Five vendors who have worked with Edwards and her Saturday Shoppes Academy now have their products in the visitor center inside the Chamber’s building on Second Avenue North. At the end of their tenure, five new businesses will take over.

Figgs-Sanders has been a champion for Edwards for several years and said she is proud of the small idea she has turned into a thriving business.

“I always saw the potential in her,” she said. “She just needed someone to help her start the conversation [with the Chamber], and I was happy to be a part of that. It was past time to have Black-owned businesses in the store.”

Ensuring the vendors have been through the Saturday Shoppes Academy to participate in the takeover was also crucial to Edwards and Figgs-Sanders.

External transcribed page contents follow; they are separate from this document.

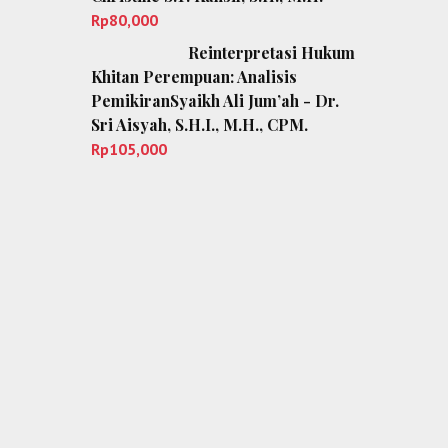
Rp
80,000
Reinterpretasi Hukum
Khitan Perempuan: Analisis
PemikiranSyaikh Ali Jum’ah - Dr.
Sri Aisyah, S.H.I., M.H., CPM.
Rp
105,000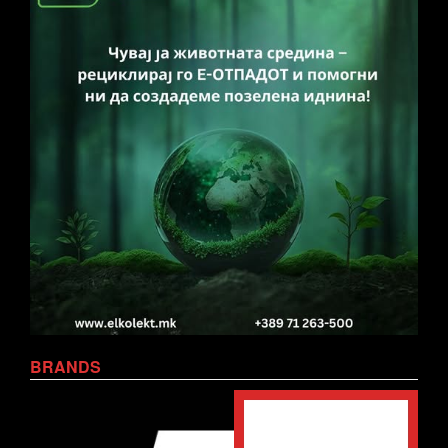
BRANDS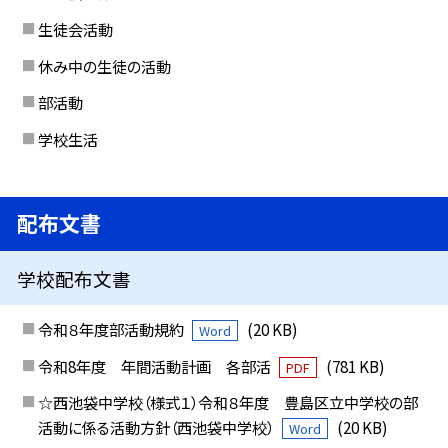
生徒会活動
休み中の生徒の活動
部活動
学校生活
配布文書
学校配布文書
令和８年度部活動規約
(20 KB)
Word
令和8年度 年間活動計画 各部活
(781 KB)
PDF
☆西池袋中学校（様式１）令和８年度 豊島区立中学校の部
活動に係る活動方針（西池袋中学校）
(20 KB)
Word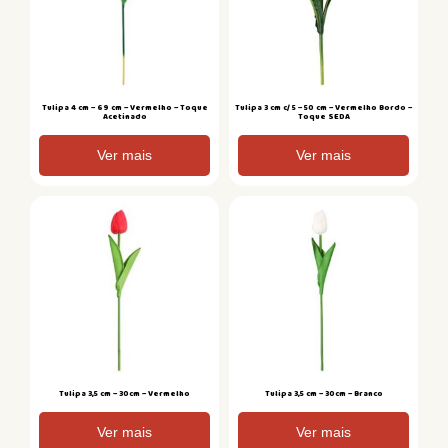
Tulipa 4 cm – 69 cm – Vermelho – Toque
Tulipa 3 cm c/ 5 – 50 cm – Vermelho Bordo –
Acetinado
Toque SEDA
Ver mais
Ver mais
Tulipa 3,5 cm – 30cm – Vermelho
Tulipa 3,5 cm – 30cm – Branco
Ver mais
Ver mais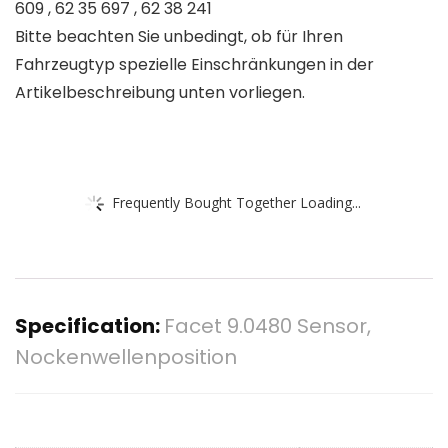
609 , 62 35 697 , 62 38 241
Bitte beachten Sie unbedingt, ob für Ihren
Fahrzeugtyp spezielle Einschränkungen in der
Artikelbeschreibung unten vorliegen.
Frequently Bought Together Loading...
Specification:
Facet 9.0480 Sensor,
Nockenwellenposition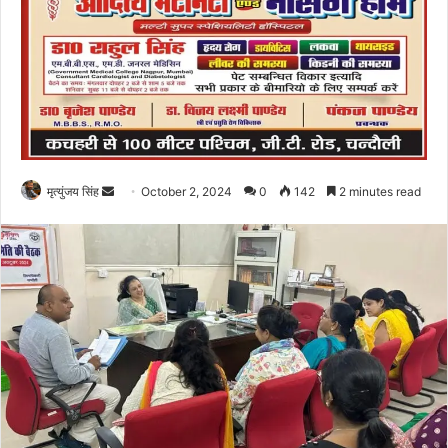
Send
मृत्युंजय सिंह
October 2, 2024
0
142
2 minutes read
an
email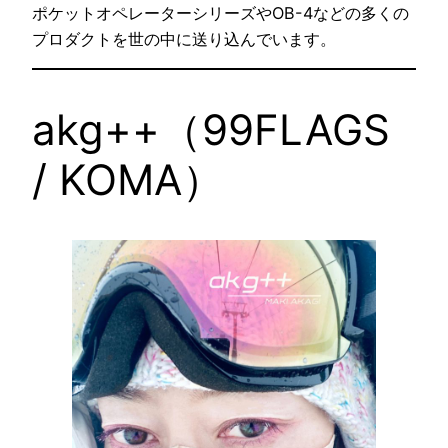
ポケットオペレーターシリーズやOB-4などの多くの
プロダクトを世の中に送り込んでいます。
akg++（99FLAGS
/ KOMA）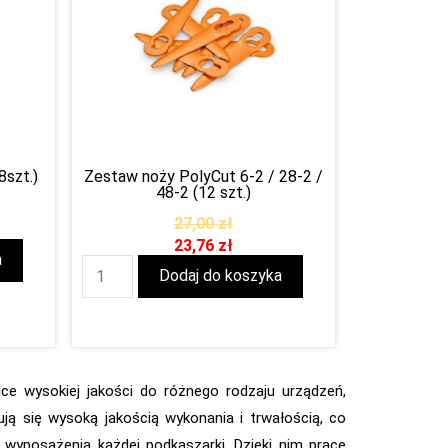
8szt.)
Zestaw noży PolyCut 6-2 / 28-2 /
48-2 (12 szt.)
27,00
zł
23,76
zł
a
Dodaj do koszyka
ce wysokiej jakości do różnego rodzaju urządzeń,
ją się wysoką jakością wykonania i trwałością, co
 wyposażenia każdej podkaszarki. Dzięki nim prace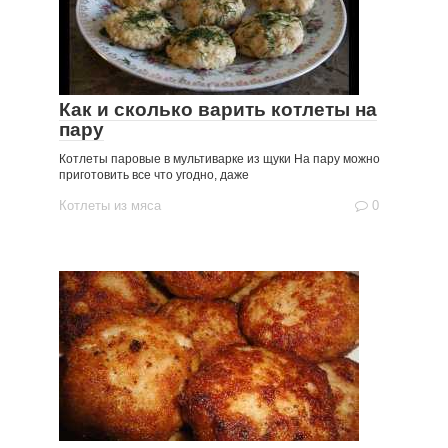
Как и сколько варить котлеты на
пару
Котлеты паровые в мультиварке из щуки На пару можно
приготовить все что угодно, даже
Котлеты из мяса
0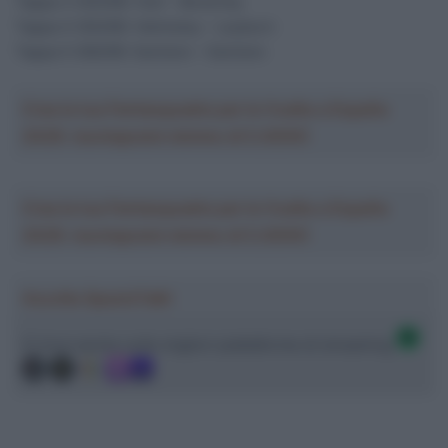
Tappa 3 (04/09): Hull – Beverley
Tappa 4 (05/09): Helmsley – Leyburn
Tappa 5 (06/09): Earlston – Earlston
Crea la tua Fantasquadra per la Vuelta a España
2026: montepremi minimo di 5.000€!
Crea la tua Fantasquadra per la Vuelta a España
2026: montepremi minimo di 5.000€!
Ascolta SpazioTalk!
Ci trovi anche sulle migliori piattaforme di streaming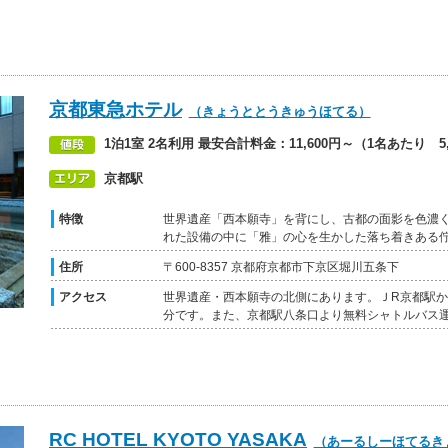
京都東急ホテル
（きょうととうきゅうほてる）
1泊1室 2名利用 最安合計料金：11,600円～（1名あたり 5,
京都駅
特徴
世界遺産「西本願寺」を背にし、古都の面影を色濃
れた設備の中に「雅」の心を生かした落ち着きある
住所
〒600-8357 京都府京都市下京区堀川五条下
アクセス
世界遺産・西本願寺の北側にあります。ＪR京都駅か
分です。また、京都駅八条口より無料シャトルバス
RC HOTEL KYOTO YASAKA
（あーるしーほてるき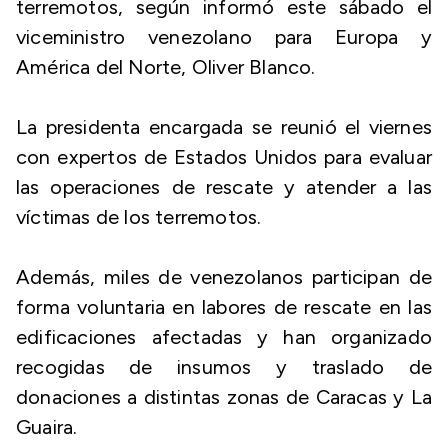
terremotos, según informó este sábado el
viceministro venezolano para Europa y
América del Norte, Oliver Blanco.
La presidenta encargada se reunió el viernes
con expertos de Estados Unidos para evaluar
las operaciones de rescate y atender a las
víctimas de los terremotos.
Además, miles de venezolanos participan de
forma voluntaria en labores de rescate en las
edificaciones afectadas y han organizado
recogidas de insumos y traslado de
donaciones a distintas zonas de Caracas y La
Guaira.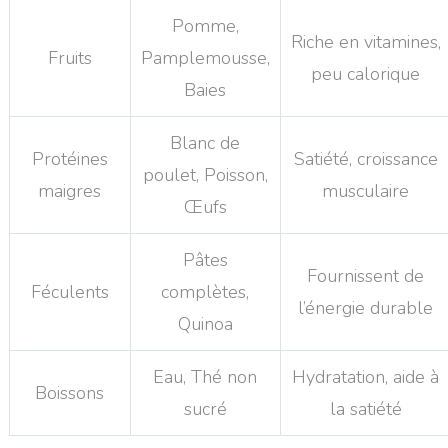
Pomme,
Riche en vitamines,
Fruits
Pamplemousse,
peu calorique
Baies
Blanc de
Protéines
Satiété, croissance
poulet, Poisson,
maigres
musculaire
Œufs
Pâtes
Fournissent de
Féculents
complètes,
l’énergie durable
Quinoa
Eau, Thé non
Hydratation, aide à
Boissons
sucré
la satiété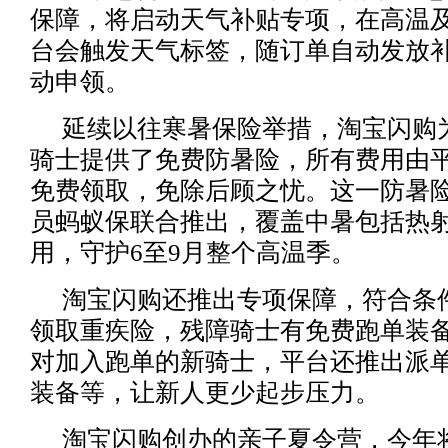
保障，将启动天气补贴专项，在高温
台会触发天气标签，随订单自动发放
动申领。
延续以往寒暑保险举措，淘宝闪购
骑士提供了免费防暑险，所有费用由
免费领取，免除后顾之忧。这一防暑险
员蚂蚁保联合推出，覆盖中暑包括热
用，守护6至9月整个高温季。
淘宝闪购还推出专项保障，符合条
领取重疾险，残障骑士有免费跑单装
对加入跑单的新骑士，平台还推出派
装备等，让新人更少起步压力。
淘宝闪购创办的亲子夏令营，今年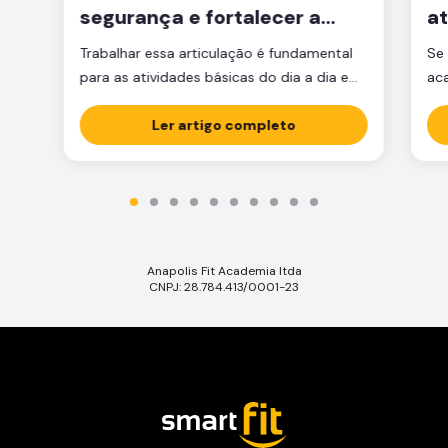
segurança e fortalecer a
at
articulação
d
Trabalhar essa articulação é fundamental
Se 
para as atividades básicas do dia a dia e
ac
manter a qualidade de vida.
par
Ler artigo completo
est
est
par
ma
tre
Anapolis Fit Academia ltda
CNPJ: 28.784.413/0001-23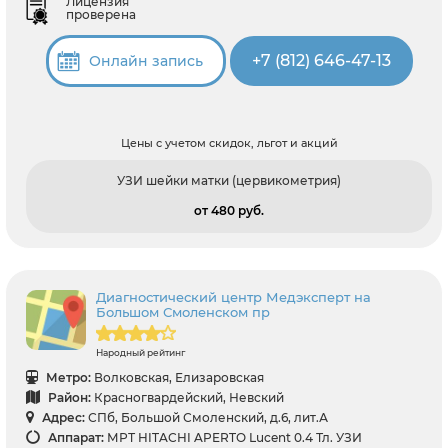
Лицензия
проверена
+7 (812) 646-47-13
Онлайн запись
Цены с учетом скидок, льгот и акций
УЗИ шейки матки (цервикометрия)
от 480 pуб.
Диагностический центр Медэксперт на
Большом Смоленском пр
Народный рейтинг
Метро:
Волковская, Елизаровская
Район:
Красногвардейский, Невский
Адрес:
СПб, Большой Смоленский, д.6, лит.А
Аппарат:
МРТ HITACHI APERTO Lucent 0.4 Тл. УЗИ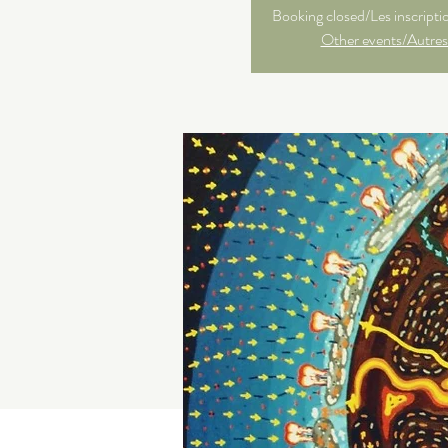
Booking closed/Les inscripti
Other events/Autres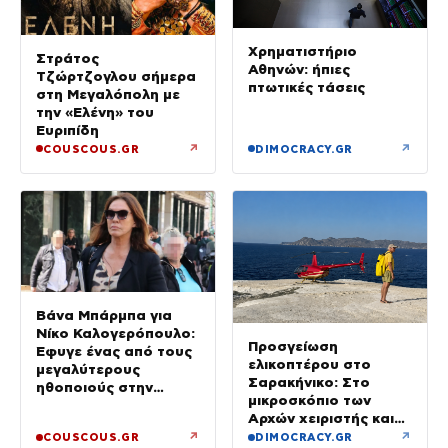
Χρηματιστήριο
Στράτος
Αθηνών: ήπιες
Τζώρτζογλου σήμερα
πτωτικές τάσεις
στη Μεγαλόπολη με
την «Ελένη» του
Ευριπίδη
↗
↗
COUSCOUS.GR
DIMOCRACY.GR
Βάνα Μπάρμπα για
Νίκο Καλογερόπουλο:
Προσγείωση
Έφυγε ένας από τους
ελικοπτέρου στο
μεγαλύτερους
Σαρακήνικο: Στο
ηθοποιούς στην
μικροσκόπιο των
πατρίδα μας – Είχε
Αρχών χειριστής και
υποτιμηθεί πολύ
ιδιοκτήτης
↗
↗
COUSCOUS.GR
DIMOCRACY.GR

The academy has two cohorts; the first provides participants with information on subjects like social media marketing and forming an LLC. The second cohort dives into the retail component.

“It was necessary for Renee to provide that,” Figgs-Sanders said. “Some of the entrepreneurs really needed the help to level up their game.”

Edwards said when she began the Saturday Shoppes, some of the vendors didn’t have a relationship with a bank, a mobile payment system or the means to create the presentation they may have wanted at the vendor market.

“It led me to create a partnership with Suncoast Credit Union for my vendors,” she revealed. “The Saturday Shoppes Academy was just something they needed.”

For Edwards, her business is all about providing support to others that she sometimes found hard to find and a way to get the experience they need to take their businesses to the next level.

“Having their product in the Chamber’s retail shop will be a game changer for them,” she asserted. “It will teach them about pricing for a store, managing inventory and help them figure out if their product will sell without them being there to promote it.”

As for Edwards, the Saturday Shoppes takeover is just another goal she’s been able to achieve to help small, and especially minority-owned businesses.

Along with the takeover, she is planning vendor markets in Atlanta and Miami, working on a retail space in Tyrone Square Mall and her next biggest challenge: a partnership in Walmart similar to what is happening at the Chamber of Commerce.

“These vendors need a larger platform,” she said. “Something like being in the retail shop gives the vendors an additional stream of income.”

And, Edwards said, the chance to see more diversity in the retail shops is also essential for others hoping to start their own business.

“For the community, it is the ‘I believe I can fly’ type of feeling,” she said. “It helps them feel like if they can do it, I can do it.”

On July 26, the St. Petersburg Area Chamber of Commerce celebrated Saturday Shoppes taking over the Chamber. The storefront, located at 100 Second Ave. N, Suite #150, was packed with well-wishers witnessing the start of endless possibilities for five vendors: Brunson Food Group, Yole the Brand, Body Polished, Passion Geeks and Madam Naka’s Emporium.

The Chamber’s retail store only features items made in St. Petersburg by St. Pete entrepreneurs.

“St. Pete money stays here; St. Pete money grows here; St. Pete money travels here,” said Steinocher.

“This is what inclusive progress is,” Mayor Welch said. “This is what intentionality looks like when we talk about economic development for our city.”

Welch thanked Edwards for “speaking the language of government and translating that to business owners, who are focused on their product or service.”

Edwards plans to get a little inspiration of her own, relaunching her natural skincare line, Skin Kandii, in quarter four of this year.

“I never imagined what the Saturday Shoppes would become, and it meant not having the time to work on my product, but it’s coming back.”